I hope you all had a safe and fun July 4th celebration.  (Editor's note: Fk Bin Laden)    I spent mine with an ice pack, aspirin, and a pot of coffee.  For the first time in my life, I attended a wedding on a Wednesday evening.  I guess, since Thursday was the 4th and most people have the day off, the couple felt this was a great night to join the ranks of those no longer having time to themselves and having to compromise on everything for the rest of their days on this planet.  Since Wednesday was a workday, the cocktail hour didn’t start until 6:30PM.  Don’t get me wrong, the place was first rate and the cocktail hour boasted more unique food stations than I experienced at any wedding.  Prior to the bar opening, we were informed that a “Champagne Station” would be found up the stairs and to the right.  Champagne, now you’re talking.  So I’m walking up the stairs, figuring a place like this must be at least pouring Vueve Cliquot.  (No, not La Grand Dame, with 300 guests.  I couldn’t imagine that tab.)  As you know, I don’t have a great deal of experience with Champagne, but there are a few I have enjoyed. 

As I grabbed my flute and stepped towards the “Station” I froze in my tracks.  What the, who the…?  Hey, did that server just twist off the cork from that bottle?  Yes Jerry, that familiar sound of a popping cork emanated from the bottle they just twisted.  No, they didn’t twist off the cage that keeps the cork from prematurely spunking out the fine bubbles from the Champagne region of France; they UNSCREWED the plastic dome-like structure that sat atop the bottle.  Hey, that’s not Champagne.  You tricked me.  That’s an Italian Sparkling Wine like we drank when we were 15 and wanted to get buzzed, but needed something sweet to drink.  That’s Spumante, that light, low alcohol, sparkling wine that was made famous in the Asti region of Italy near Turin. 
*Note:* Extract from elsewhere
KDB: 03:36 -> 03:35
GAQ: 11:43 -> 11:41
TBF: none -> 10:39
So I offered up my glass and watched as the Sparkling wine dribbled around the threads at the end of the bottle.  And yes folks, it tasted like that sweet, low alcohol stuff we made my older brother buy for us to celebrate Markie getting his driver’s license after his third and final attempt.  Feeling the Wine Snob inside racing towards my mouth to inform the hostess this should in no way be referred to as a "Champagne" station, I took several cleansing breaths and smiled politely, thanking the girl who just plopped a raspberry in my flute.  I was also amazed at what a chick-pleaser this beverage turned out to be.  I heard tons of comments from the women at and around my table, “what a great Champagne.”  At which point, I launched into a half hour discussion on why this was not Champagne, nor should it be spoken about in the same sentence, though I held that conversation in my head, not to upset the table.
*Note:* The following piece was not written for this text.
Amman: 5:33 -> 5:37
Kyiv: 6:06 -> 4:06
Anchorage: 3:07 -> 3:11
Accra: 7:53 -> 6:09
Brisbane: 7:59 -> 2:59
Always wanting to make sure I have the facts, and looking to cure my ailing head, I spent time yesterday reading up on the Spumante that was adored by so many.

VERDI Spumante is a blend of wine and fermented Cereal.  CEREAL?  Maybe I can have this for breakfast.  Please give me a Verdi Wheaties, or for those on a diet, the VERDI Special K.  Bosca Winery, famous for their Vermouth, another bastardized wine beverage, spent years in development for this product.  The team set out to develop a beverage that was Versatile, Enchanting, Revolutionary, Daring and Innovative.  What they came up with is a light, 5% alcohol, sweet sparkling wine that is a mainstay for toasts at banquet halls around the globe.  And by the way, they have a patent pending on the twist-off cork apparatus thing.  So next time a friend invites you over for a glass of Champagne and your recognize this label, punch them in the stomach and tell them it’s NOT Champagne, then politely drink their sweet sparkling wine with plenty of fresh fruit and 2 aspirin to outsmart the headache.